In paragraph 4, R&S state that our notion of what kind of data could really answer the "single diagnosis" question and inform the diagnostic process is an unreasonable proposition, and return to their own data, generated from majority layperson respondents.

In paragraph 5, they dismiss all of the relevant desiderata of an investigation of diagnostic thinking, and return to their approach that "emphasized the informal intuitions that underpin subjective COVID risk perceptions." Yet, from these "informal intuitions" bereft of the heft of formal decision making principles and grounding, they are willing to conclude that the notion of a "single diagnosis" is a fallacy? This is preposterous!

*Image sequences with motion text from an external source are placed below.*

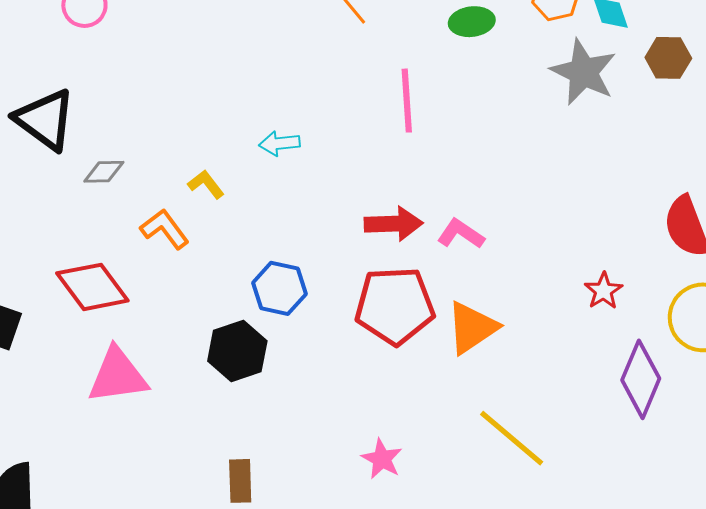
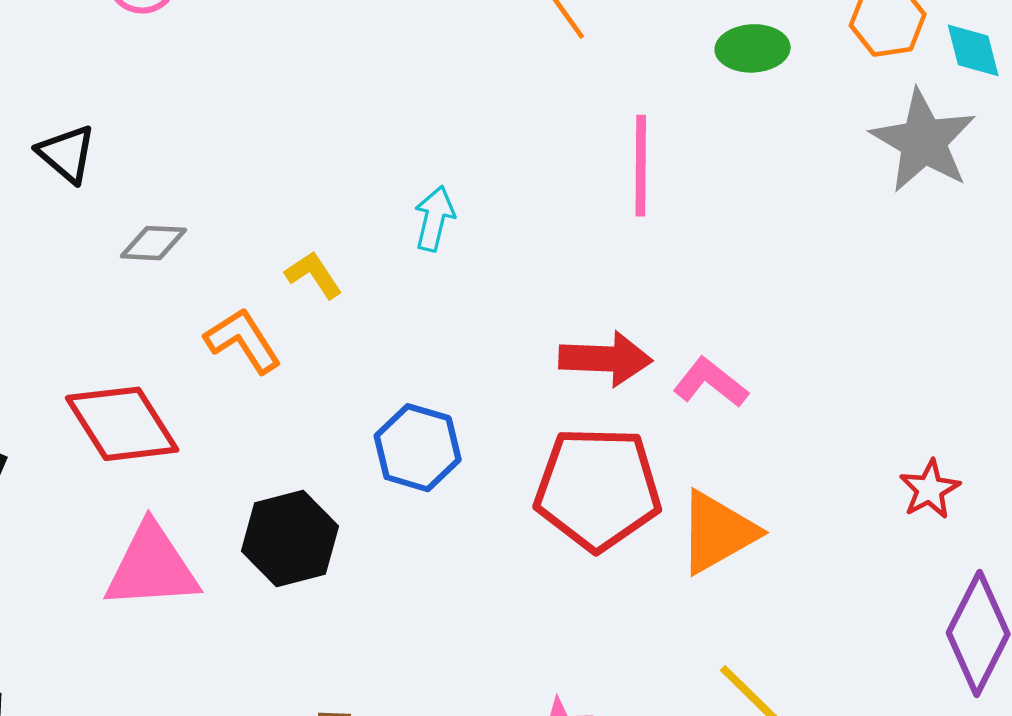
black triangle: (45, 120) -> (67, 154), size x0.6
cyan arrow: (279, 143) -> (434, 218), turned 105
black hexagon: (237, 351) -> (290, 539), moved

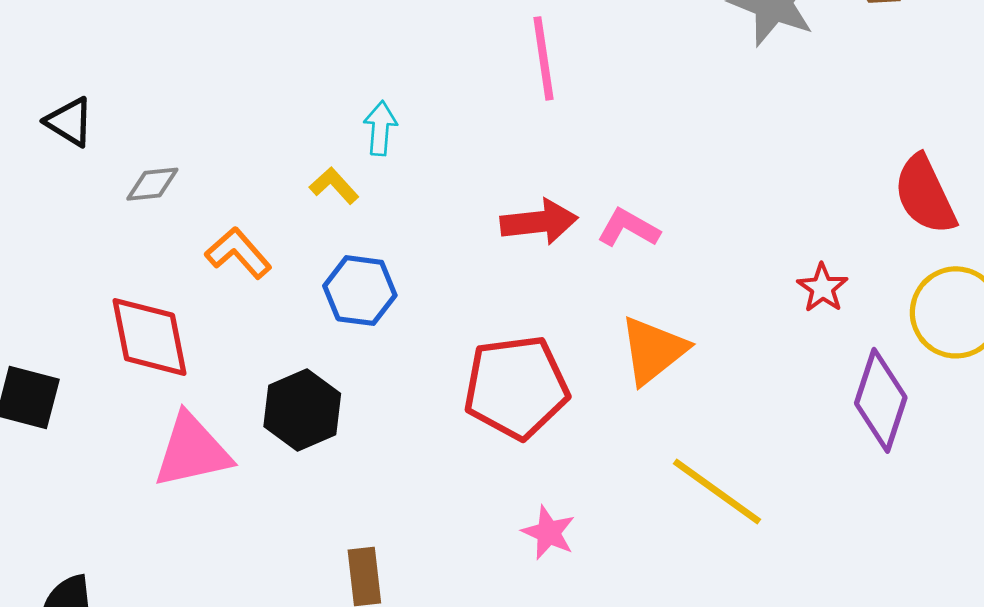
yellow L-shape: (314, 275) -> (334, 186), moved
red diamond: (122, 424) -> (149, 337), turned 30
blue hexagon: (418, 448) -> (360, 291), moved
red pentagon: (598, 489) -> (516, 387), moved

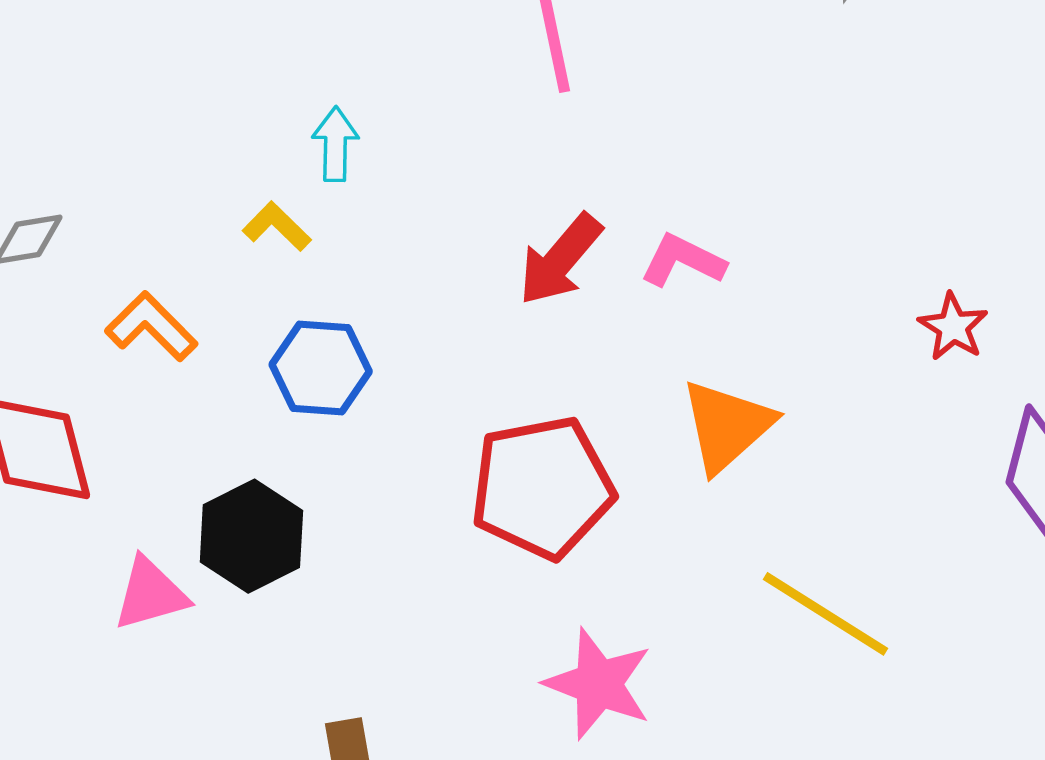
red arrow: (539, 222) -> (560, 260), turned 140
pink triangle: (192, 451) -> (151, 594), moved, size x0.7
pink star: (549, 533) -> (598, 684), size x1.5

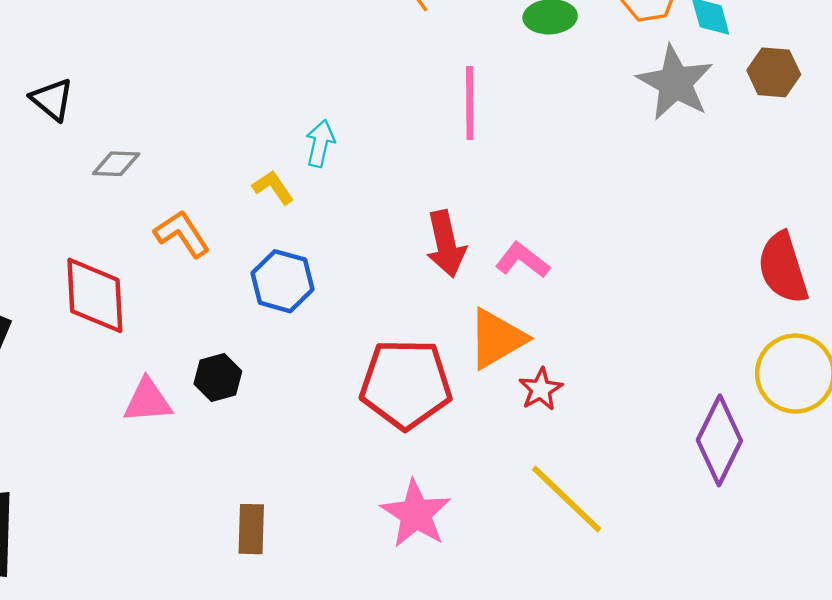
red arrow: (560, 260) -> (446, 244), turned -64
red star: (953, 327) -> (541, 389), moved
orange triangle: (727, 426) -> (497, 339), moved
black hexagon: (251, 536) -> (218, 377), size x0.7

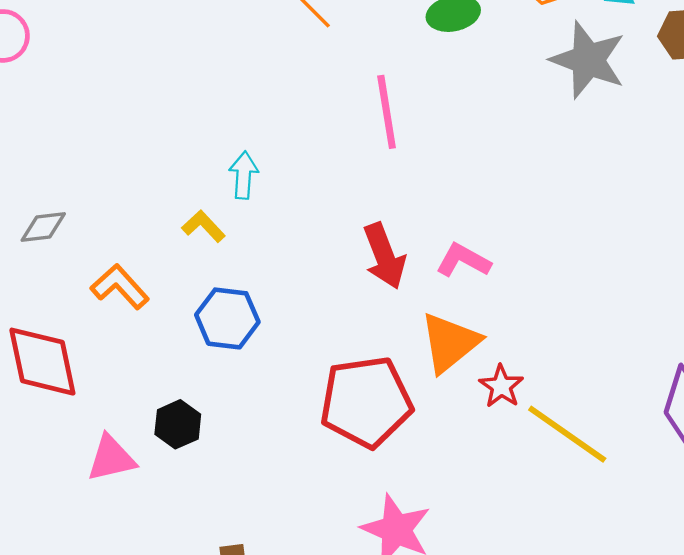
yellow line: (567, 499) -> (567, 434), moved

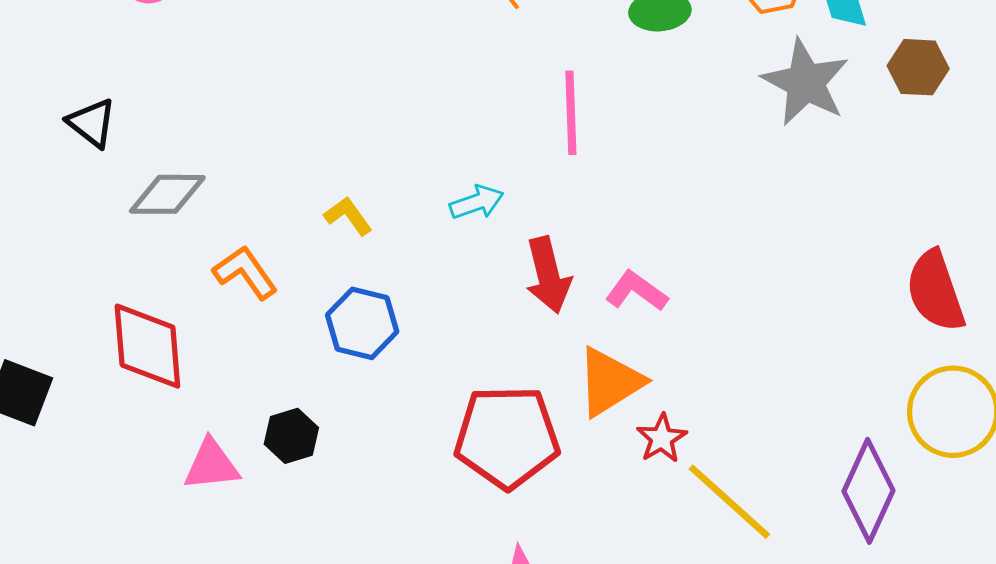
cyan arrow: (244, 175) -> (477, 202), moved, turned 60
gray diamond: (43, 227) -> (167, 194), size x1.4

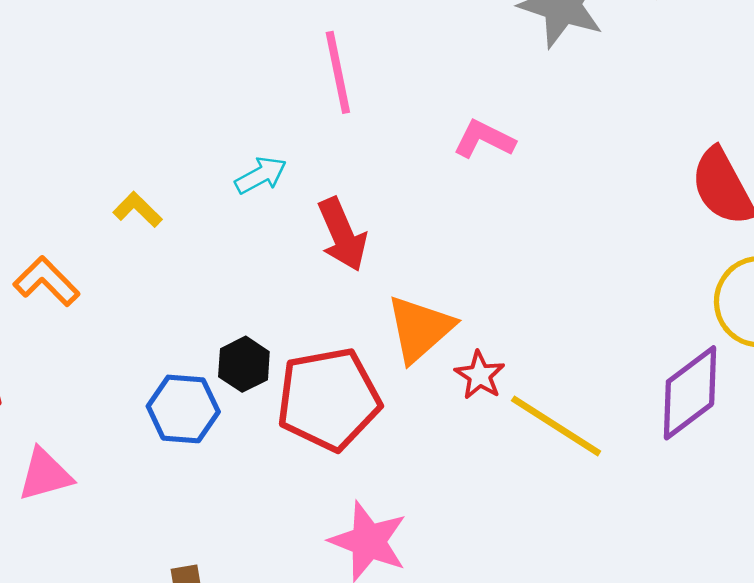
pink L-shape: (636, 291) -> (484, 139), moved
blue hexagon: (362, 323) -> (183, 409), moved
black hexagon: (291, 436) -> (244, 364), moved
purple diamond: (868, 491) -> (690, 393), turned 38

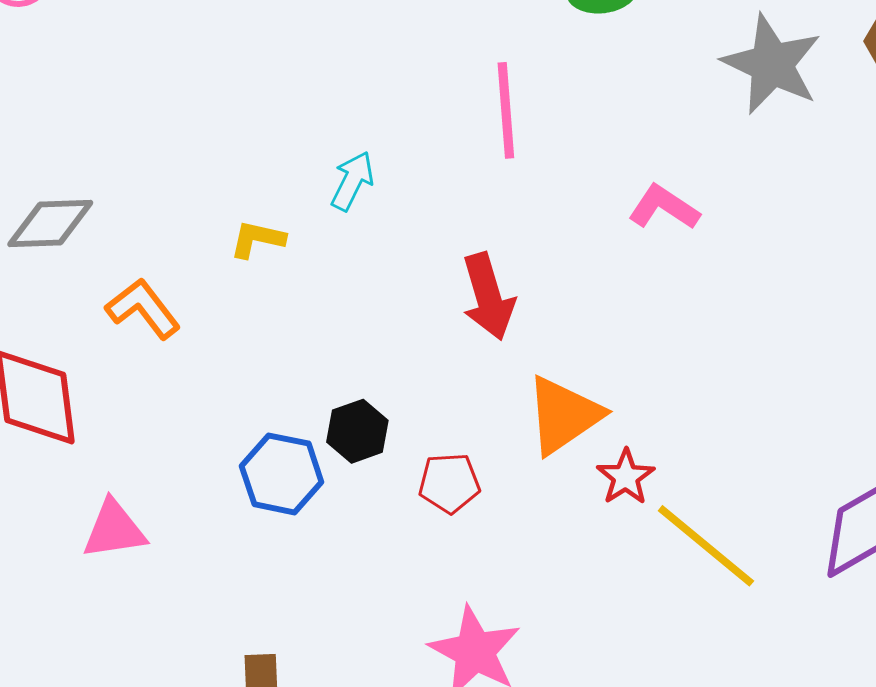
cyan arrow: (261, 175) -> (352, 181), moved, turned -42
yellow L-shape: (138, 210) -> (257, 239), turned -39
red pentagon: (329, 399) -> (449, 483), size x0.5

In paragraph 6, R&S miss the point that the presumption of a single diagnosis inheres in the Wells Score, the most widely used clinical decision aid. That's the only point, and it was missed. "Not because it is impossible that..." in our letter.

In paragraph 7, we are introduced to reductio ad absurdum, whereby we no longer make diagnoses in elderly men like Joe Biden, we just call it "old age". But, to be honest, I'm not sure I even completely understand the arguments of paragraphs 6&7.

In paragraph 8, in addition to an acknowledgement of some common ground between us, R&S betray yet again their haphazard approach to citation in their articles. Their last reference is the first one of the original "single diagnosis" article, one by Thorburn, 1918, called "The myth of Ockham's razor." They use this reference to support the statement "We believe, therefore, the conflicting debates around Occam’s razor have endured for centuries and will not end soon." 

Have R&S read Thorburn's article? Thorburn does not dispute the principle of parsimony itself, rather, he acknowledges its validity: 

"The unfortunate carelessness of Tennemann and Hamilton has engendered a very serious philosophic corruption. For, it has turned a sound rule of Methodology into a Metaphysical dogma."

Thorburn's entire article is not about the verity of Ockham's razor as a philosophical principle, but rather the glib and uncritical way attributions of the principle to the Franciscan Friar Sir William of Ockham have persisted and multiplied through the centuries. I wonder what Thorburn would have to say about the way his article is being cited a century after it was written.